• **Material for this task**
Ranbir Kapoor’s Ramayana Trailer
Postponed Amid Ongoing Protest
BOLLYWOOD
---
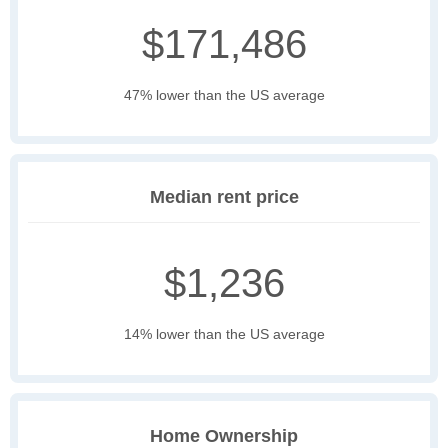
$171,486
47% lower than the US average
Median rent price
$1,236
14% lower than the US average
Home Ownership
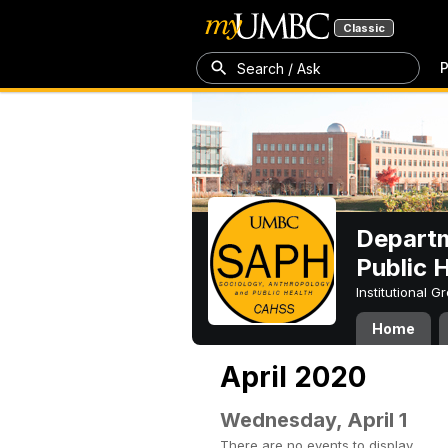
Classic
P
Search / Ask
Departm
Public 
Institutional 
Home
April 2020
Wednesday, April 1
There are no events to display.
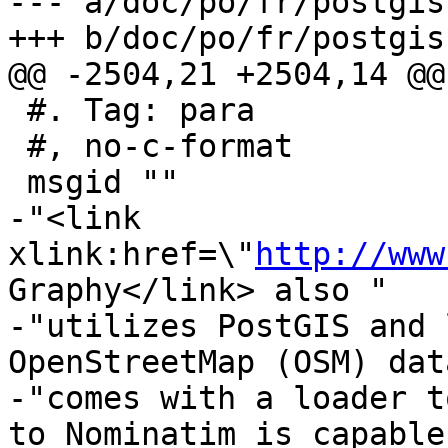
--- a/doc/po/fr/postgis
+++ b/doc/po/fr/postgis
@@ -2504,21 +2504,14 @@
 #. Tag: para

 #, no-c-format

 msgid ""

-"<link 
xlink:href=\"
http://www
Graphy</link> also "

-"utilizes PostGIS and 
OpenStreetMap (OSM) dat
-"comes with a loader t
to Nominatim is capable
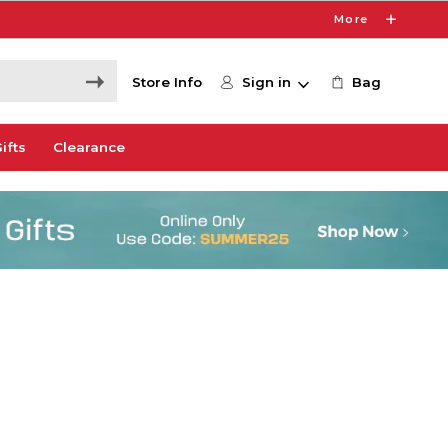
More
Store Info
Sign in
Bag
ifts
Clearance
--
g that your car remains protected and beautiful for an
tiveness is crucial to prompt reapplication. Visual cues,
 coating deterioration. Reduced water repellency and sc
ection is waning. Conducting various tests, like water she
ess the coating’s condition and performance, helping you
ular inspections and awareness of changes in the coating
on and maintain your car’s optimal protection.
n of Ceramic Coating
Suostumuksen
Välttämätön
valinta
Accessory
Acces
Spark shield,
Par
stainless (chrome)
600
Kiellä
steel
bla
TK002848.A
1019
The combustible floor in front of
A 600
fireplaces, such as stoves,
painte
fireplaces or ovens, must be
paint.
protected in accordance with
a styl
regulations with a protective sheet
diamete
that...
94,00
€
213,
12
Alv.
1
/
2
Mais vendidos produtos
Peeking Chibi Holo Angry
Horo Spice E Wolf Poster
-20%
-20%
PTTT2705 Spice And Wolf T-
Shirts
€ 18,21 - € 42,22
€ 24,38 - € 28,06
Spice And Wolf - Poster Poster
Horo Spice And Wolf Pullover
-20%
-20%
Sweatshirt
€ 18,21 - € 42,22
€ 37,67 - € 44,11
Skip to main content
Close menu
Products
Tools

• **What is expected**
Above are some records. Output exactly the lines from the one that contains "Wednesday, April 1" to the one that contains "OpenStreetMap (OSM) dat", keeping both, and omit the pictures.

• **Answer below**
Wednesday, April 1
There are no events to display.
--- a/doc/po/fr/postgis
+++ b/doc/po/fr/postgis
@@ -2504,21 +2504,14 @@
 #. Tag: para

 #, no-c-format

 msgid ""

-"<link 
xlink:href=\"
http://www
Graphy</link> also "

-"utilizes PostGIS and 
OpenStreetMap (OSM) dat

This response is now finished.